Use Checks and Balances
Most lawyers, but especially litigators, live in a world of deadlines. Missed deadlines can lead to claims of malpractice. It is no wonder that the prospect of a missed deadline causes many of us to lose sleep at night. Technology gives us wonderful tools to lessen the risk of missed deadlines. We can use electronic calendars and reminders to keep track of these deadlines. Our ability to maintain and meet these deadlines, however, is only as good as the information we receive, input, and protect.
To calendar a deadline, one must know the deadline exists. With the increasing prevalence of electronic filing, it is quite common for these deadlines to be communicated in court notices sent via email. Deadlines can be missed because emails containing them are accidentally deleted or misdirected to a spam folder.
In one reported case, a law firm missed an appeal deadline because the notice of the court order that started the running of the deadline went to and was automatically deleted from the firm’s spam filter. The firm’s plea to the court to excuse the missed deadline fell on deaf ears. The primary basis for the court’s decision that the missed deadline was not excusable was the firm’s decision, contrary to the recommendation of its IT professional, to save some money by purchasing spam filtering software that allowed the emails directed to the spam folder to be deleted without human review.

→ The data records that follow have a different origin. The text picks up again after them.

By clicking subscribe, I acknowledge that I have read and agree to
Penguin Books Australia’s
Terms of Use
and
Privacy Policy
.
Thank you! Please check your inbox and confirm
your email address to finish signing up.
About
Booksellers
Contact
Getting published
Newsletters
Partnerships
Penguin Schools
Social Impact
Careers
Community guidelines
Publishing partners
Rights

The lesson here is not to skimp on your email filtering software. Cheap and easy are not the sole adjectives any firm should aspire to have attributed to the firm’s ability to receive and process electronic information.
Even had the firm in the above scenario purchased a more robust, more expensive program, however, it is still conceivable that the important notification could have been waylaid. We’ve all had emails that disappear into cyberspace. In addition, most of us have had the occasion to panic when we inadvertently checked the delete box on an email we wanted to save. To lessen the risk inherent in the delivery and receipt of this type of electronic information, we must create useful checks and balances.

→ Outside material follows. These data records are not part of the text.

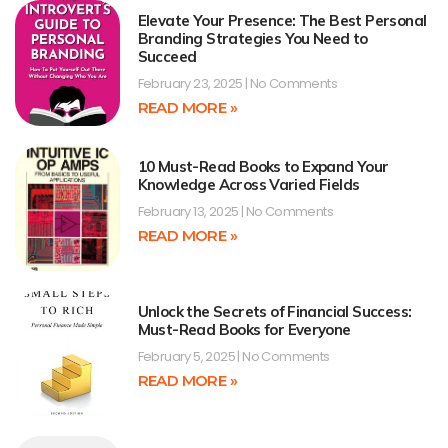
Elevate Your Presence: The Best Personal
Branding Strategies You Need to
Succeed
February 23, 2025
No Comments
READ MORE »
10 Must-Read Books to Expand Your
Knowledge Across Varied Fields
February 13, 2025
No Comments
READ MORE »
Unlock the Secrets of Financial Success:
Must-Read Books for Everyone
February 5, 2025
No Comments
READ MORE »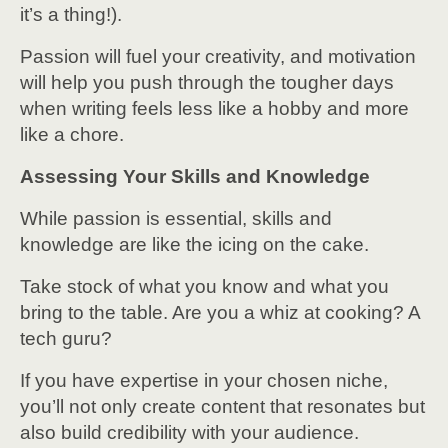
it’s a thing!).
Passion will fuel your creativity, and motivation
will help you push through the tougher days
when writing feels less like a hobby and more
like a chore.
Assessing Your Skills and Knowledge
While passion is essential, skills and
knowledge are like the icing on the cake.
Take stock of what you know and what you
bring to the table. Are you a whiz at cooking? A
tech guru?
If you have expertise in your chosen niche,
you’ll not only create content that resonates but
also build credibility with your audience.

In the above scenario, the firm could have potentially avoided the issue by simply having an assistant tasked with periodically checking the court’s docket to ensure that the firm was aware of each significant case event. To avoid a deadline being missed by one set of eyes due to a wrongly deleted email, have more than one person be the recipient of electronic filing notices. Protect calendared deadlines by ensuring that access to modify the calendar is limited to certain authorized personnel. Consider implementing a backup calendar so that deadlines are accessible and saved in more than one location. Use reminders, tasks, and update features in the calendar so that the first time a pleading deadline is seen is not the day it is due or attendance at a hearing is not missed because the lawyer is in Florida on the date the hearing is taking place in Wisconsin. In addition, just as with email redundancy, input the date on more than one person’s calendar.
Technology and the speed at which it changes can be daunting and overwhelming. I remember sitting in a conference room in 2006 listening to a discussion about the complexities of e-discovery and thinking, “I hope this issue will pass me by.” As a litigator, I soon recognized that these thoughts were unreasonable. E-discovery would soon become a key component of my practice. Therefore, the best thing I could do was take the plunge and educate myself about it. In so doing, I learned that there were ways in which I could more efficiently assist my clients, secure my information, and embrace new technology as it developed. As the tale that commenced this article teaches us, simple tools can prevent large disasters. Lay by technology nails to prevent losing your legal kingdom for want of a nail.